=== THE PROBLEM ===
Nothing but the line containing "similar stage of life as you, or" and the lines after it in the entries below should appear, each repeated exactly.

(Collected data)
###

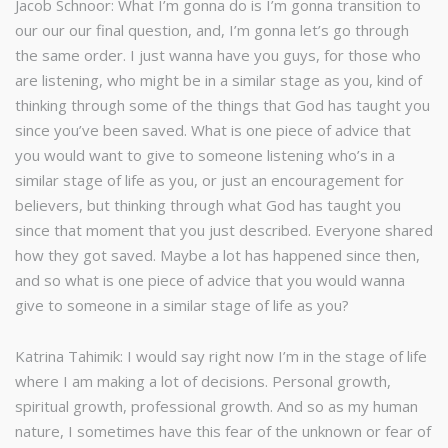
Jacob Schnoor: What I’m gonna do is I’m gonna transition to
our our our final question, and, I’m gonna let’s go through
the same order. I just wanna have you guys, for those who
are listening, who might be in a similar stage as you, kind of
thinking through some of the things that God has taught you
since you’ve been saved. What is one piece of advice that
you would want to give to someone listening who’s in a
similar stage of life as you, or just an encouragement for
believers, but thinking through what God has taught you
since that moment that you just described. Everyone shared
how they got saved. Maybe a lot has happened since then,
and so what is one piece of advice that you would wanna
give to someone in a similar stage of life as you?
Katrina Tahimik: I would say right now I’m in the stage of life
where I am making a lot of decisions. Personal growth,
spiritual growth, professional growth. And so as my human
nature, I sometimes have this fear of the unknown or fear of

###

=== TASK RESPONSE ===
similar stage of life as you, or just an encouragement for
believers, but thinking through what God has taught you
since that moment that you just described. Everyone shared
how they got saved. Maybe a lot has happened since then,
and so what is one piece of advice that you would wanna
give to someone in a similar stage of life as you?
Katrina Tahimik: I would say right now I’m in the stage of life
where I am making a lot of decisions. Personal growth,
spiritual growth, professional growth. And so as my human
nature, I sometimes have this fear of the unknown or fear of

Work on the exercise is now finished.